Hywel Dda University Health Board covers a quarter of the land mass of Wales with poor public transport, one of the oldest populations in Wales, and a population that grows significantly during the peak holiday periods.

We have a strategy, agreed after extensive consultation with the public and clinicians in 2018 A Healthier Mid and West Wales, to fundamentally improve the whole system of healthcare in West Wales, based on the Welsh Government’s A Healthier Wales and the Well-being of Future Generations (Wales) Act 2015.

We plan to do this by:

  • Bringing as many services as possible into the community and closer to people’s homes;
  • Introducing a connected set of integrated health and well-being centres in our key town centres in West Wales;
  • Creating more community hospitals closer to people’s homes for rehabilitation, end of life care, diagnostics, outpatients, maternity, chemotherapy, mental health advice and support, minor injuries and more; and
  • Improving the specialist care we can provide people by building a new urgent and planned care hospital and bringing back some specialist services from Swansea and beyond.

Currently, we have four acute hospitals in some of the oldest healthcare buildings in Wales, parts of which are no longer fit purpose, and we have five community hospitals.

A consequence of so many acute hospitals is rotas that are much less attractive to clinicians compared to those offered by other Health Boards in Wales, and a lack of critical mass to provide the experience that clinicians seek to develop their careers. This makes it very difficult for us recruit. At any one time, we have between 780 and 900 vacancies for nurses and doctors. We therefore have to use expensive agency staff, which risks poorer quality of care, fragile services collapsing, and leads to the endemic financial problems, which go back decades. The condition of our estate can mean a relatively poorer patient and staff experience and challenges in the prevention and control of infections.

In Pembrokeshire, our strategy proposes integrated health and well-being centres in Haverfordwest, Fishguard, Narberth, Milford Haven, Tenby and Pembroke Dock.

In Carmarthenshire, proposals are for Carmarthen, Amman Valley, Llandovery, Cross Hands, and Pentre Awel, Llanelli; and

In Ceredigion, in Aberystwyth, Tregarron, Lampeter, and Llandysul, with sites already operational in Aberaeron and Cardigan.

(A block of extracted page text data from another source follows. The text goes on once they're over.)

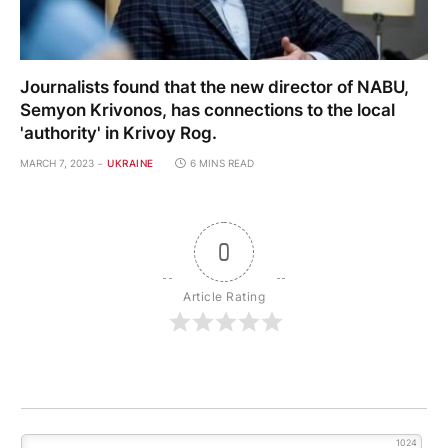
Journalists found that the new director of NABU,
Semyon Krivonos, has connections to the local
'authority' in Krivoy Rog.
MARCH 7, 2023
UKRAINE
6 MINS READ
0
Article Rating
1024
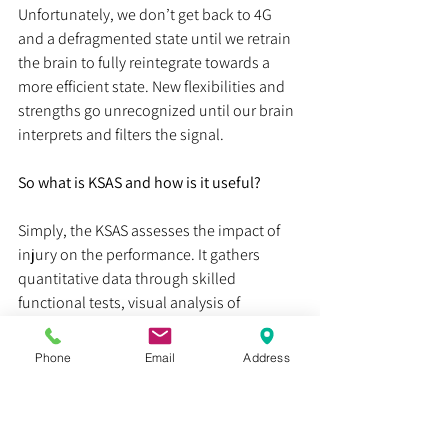
Unfortunately, we don’t get back to 4G 
and a defragmented state until we retrain 
the brain to fully reintegrate towards a 
more efficient state. New flexibilities and 
strengths go unrecognized until our brain 
interprets and filters the signal.
So what is KSAS and how is it useful?
Simply, the KSAS assesses the impact of 
injury on the performance. It gathers 
quantitative data through skilled 
functional tests, visual analysis of 
movement, and a formula I created for 
neuroimpedance. It uses concepts about 
Phone
Email
Address
the issues in transmission and capacity. 
Neuroimpedance is the binding thread 
that gives us a wealth of information in 
two realms: a predictive and an athletic 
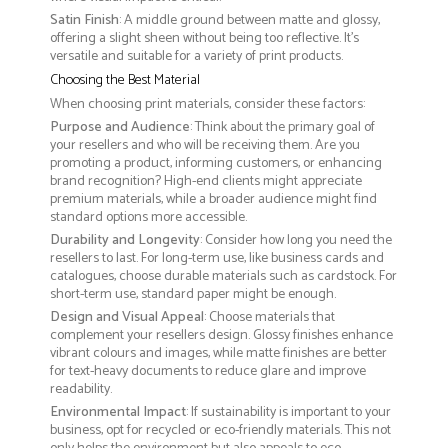
Satin Finish
: A middle ground between matte and glossy,
offering a slight sheen without being too reflective. It’s
versatile and suitable for a variety of print products.
Choosing the Best Material
When choosing print materials, consider these factors:
Purpose and Audience
: Think about the primary goal of
your resellers and who will be receiving them. Are you
promoting a product, informing customers, or enhancing
brand recognition? High-end clients might appreciate
premium materials, while a broader audience might find
standard options more accessible.
Durability and Longevity
: Consider how long you need the
resellers to last. For long-term use, like business cards and
catalogues, choose durable materials such as cardstock. For
short-term use, standard paper might be enough.
Design and Visual Appeal
: Choose materials that
complement your resellers design. Glossy finishes enhance
vibrant colours and images, while matte finishes are better
for text-heavy documents to reduce glare and improve
readability.
Environmental Impact
: If sustainability is important to your
business, opt for recycled or eco-friendly materials. This not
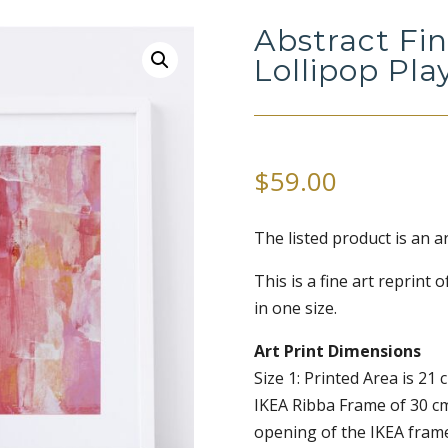
Abstract Fin
Lollipop Pla
$
59.00
The listed product is an a
This is a fine art reprint o
in one size.
Art Print Dimensions
Size 1: Printed Area is 21 c
IKEA Ribba Frame of 30 c
opening of the IKEA frame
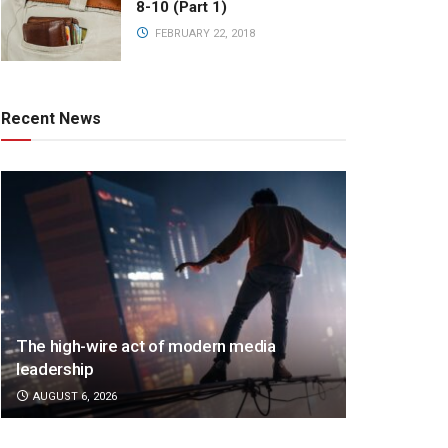
8-10 (Part 1)
FEBRUARY 22, 2018
Recent News
The high-wire act of modern media
leadership
AUGUST 6, 2026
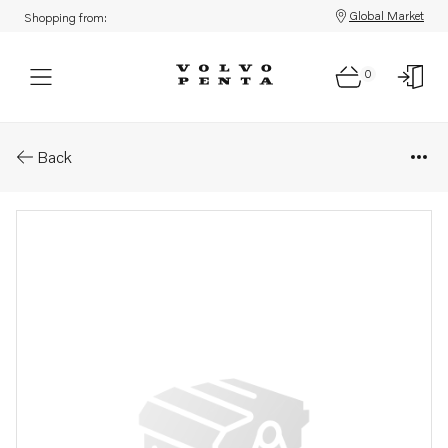
Global Market
Shopping from:
0
Parts: Intermedia ring kit
Back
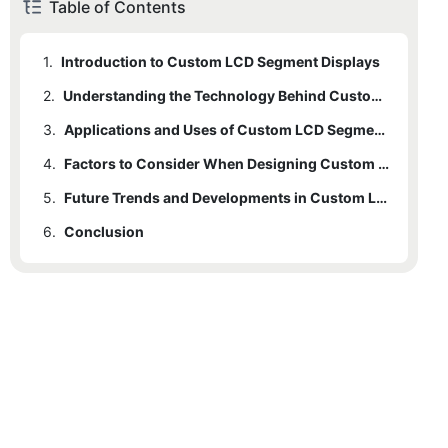
Table of Contents
1.
Introduction to Custom LCD Segment Displays
2.
Understanding the Technology Behind Custom LCD Segment Displays
3.
Applications and Uses of Custom LCD Segment Displays
4.
Factors to Consider When Designing Custom LCD Segment Displays
5.
Future Trends and Developments in Custom LCD Segment Displays Technology
6.
Conclusion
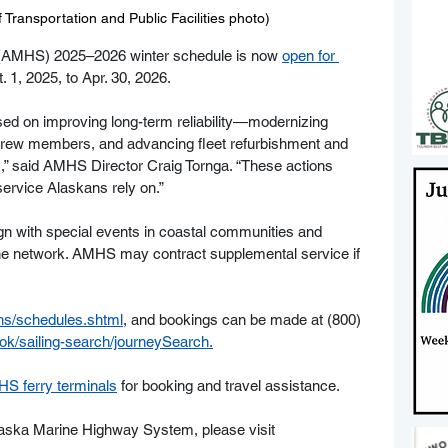
Transportation and Public Facilities photo)
AMHS) 2025–2026 winter schedule is now 
open for 
. 1, 2025, to Apr. 30, 2026.
ed on improving long-term reliability—modernizing 
 crew members, and advancing fleet refurbishment and 
s,” said AMHS Director Craig Tornga. “These actions 
service Alaskans rely on.”
ign with special events in coastal communities and 
the network. AMHS may contract supplemental service if 
hs/schedules.shtml
,
 and bookings can be made at (800) 
k/sailing-search/journeySearch
.
S ferry terminals
 for booking and travel assistance.
Alaska Marine Highway System, please visit 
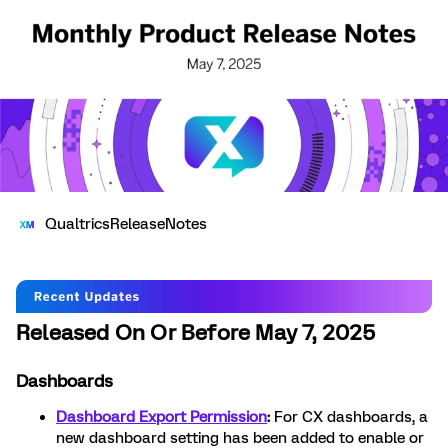
QualtricsReleaseNotes
Released On Or Before May 7, 2025
Dashboards
Dashboard Export Permission
:
For CX dashboards, a
new dashboard setting has been added to enable or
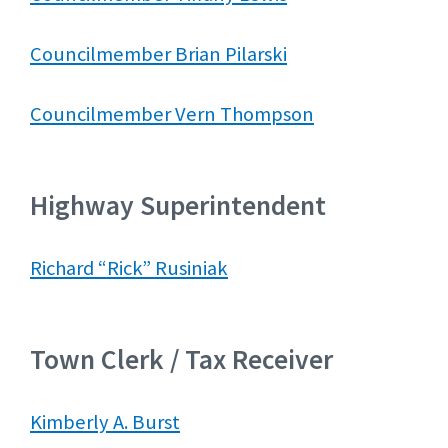
Councilmember Brian Pilarski
Councilmember Vern Thompson
Highway Superintendent
Richard “Rick” Rusiniak
Town Clerk / Tax Receiver
Kimberly A. Burst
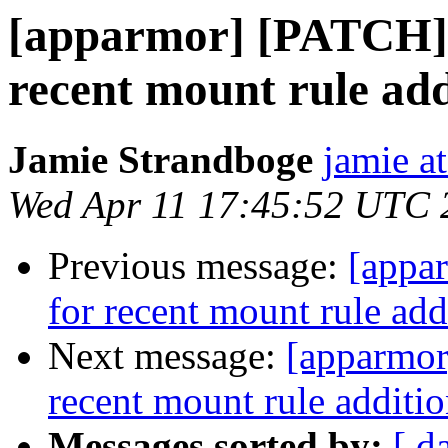
[apparmor] [PATCH] 
recent mount rule add
Jamie Strandboge
jamie a
Wed Apr 11 17:45:52 UTC 
Previous message:
[appa
for recent mount rule add
Next message:
[apparmor
recent mount rule additio
Messages sorted by:
[ d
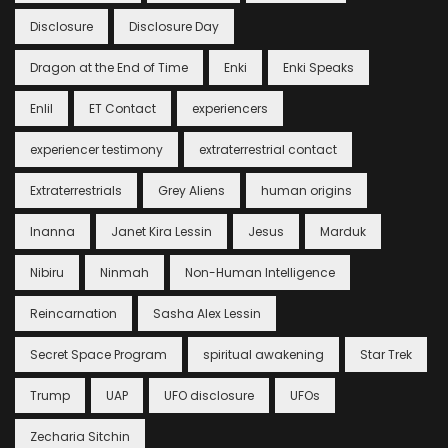
Disclosure
Disclosure Day
Dragon at the End of Time
Enki
Enki Speaks
Enlil
ET Contact
experiencers
experiencer testimony
extraterrestrial contact
Extraterrestrials
Grey Aliens
human origins
Inanna
Janet Kira Lessin
Jesus
Marduk
Nibiru
Ninmah
Non-Human Intelligence
Reincarnation
Sasha Alex Lessin
Secret Space Program
spiritual awakening
Star Trek
Trump
UAP
UFO disclosure
UFOs
Zecharia Sitchin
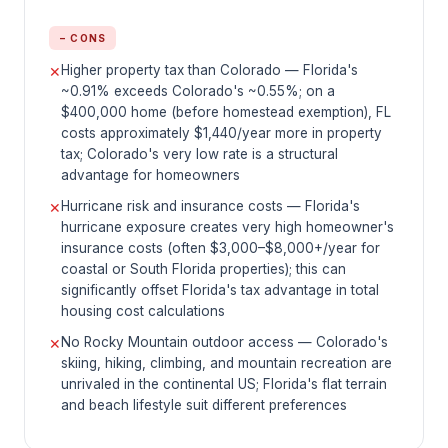
− CONS
Higher property tax than Colorado — Florida's
✕
~0.91% exceeds Colorado's ~0.55%; on a
$400,000 home (before homestead exemption), FL
costs approximately $1,440/year more in property
tax; Colorado's very low rate is a structural
advantage for homeowners
Hurricane risk and insurance costs — Florida's
✕
hurricane exposure creates very high homeowner's
insurance costs (often $3,000–$8,000+/year for
coastal or South Florida properties); this can
significantly offset Florida's tax advantage in total
housing cost calculations
No Rocky Mountain outdoor access — Colorado's
✕
skiing, hiking, climbing, and mountain recreation are
unrivaled in the continental US; Florida's flat terrain
and beach lifestyle suit different preferences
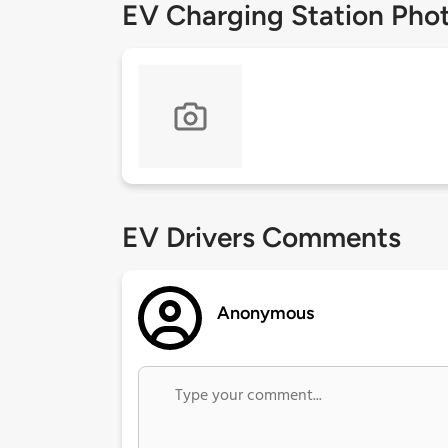
EV Charging Station Pho
EV Drivers Comments
Anonymous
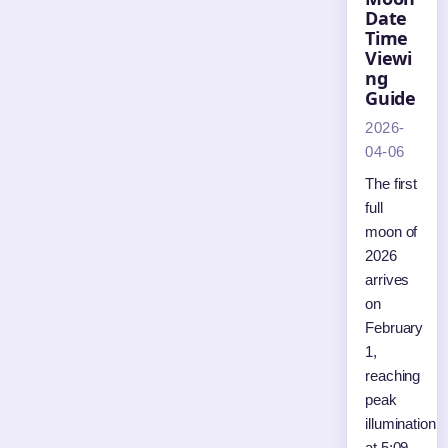
Date
Time
Viewi
ng
Guide
2026-
04-06
The first
full
moon of
2026
arrives
on
February
1,
reaching
peak
illumination
at 5:09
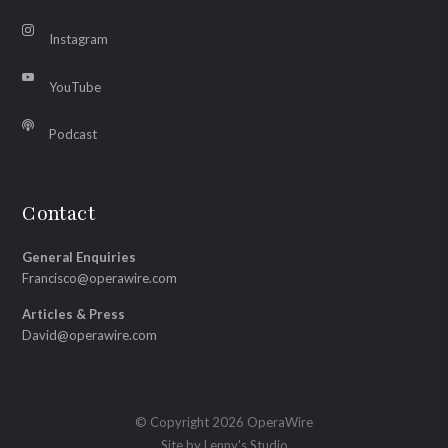
Instagram
YouTube
Podcast
Contact
General Enquiries
Francisco@operawire.com
Articles & Press
David@operawire.com
© Copyright 2026 OperaWire
Site by
Lenny's Studio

These will provide a range of services, such as outpatients, diagnostics, GPs, district nurses, therapies, audiology, social care, third sector and more, as already successfully established in Aberaeron and Cardigan integrated care centres.

We intend the integrated health and well-being centres to be built before the specialist new urgent and planned care hospital, so the vast majority of people’s health care in Hywel Dda will be provided closer to their homes. This is so important in our vast rural area of West Wales.

Subject to approval by Welsh Government of our Programme Business Case, which was submitted in January 2022, it is intended the new urgent and planned care hospital will be built around 2029.

A site for the proposed new urgent and planned care hospital is undergoing detailed consideration by four appraisal groups, reviewing the technical, clinical, workforce, economic and financial issues of the five shortlisted sites (one in Narberth, two in St Clears and two in Whitland). Their recommendations will be considered by the Health Board on 4th August 2022.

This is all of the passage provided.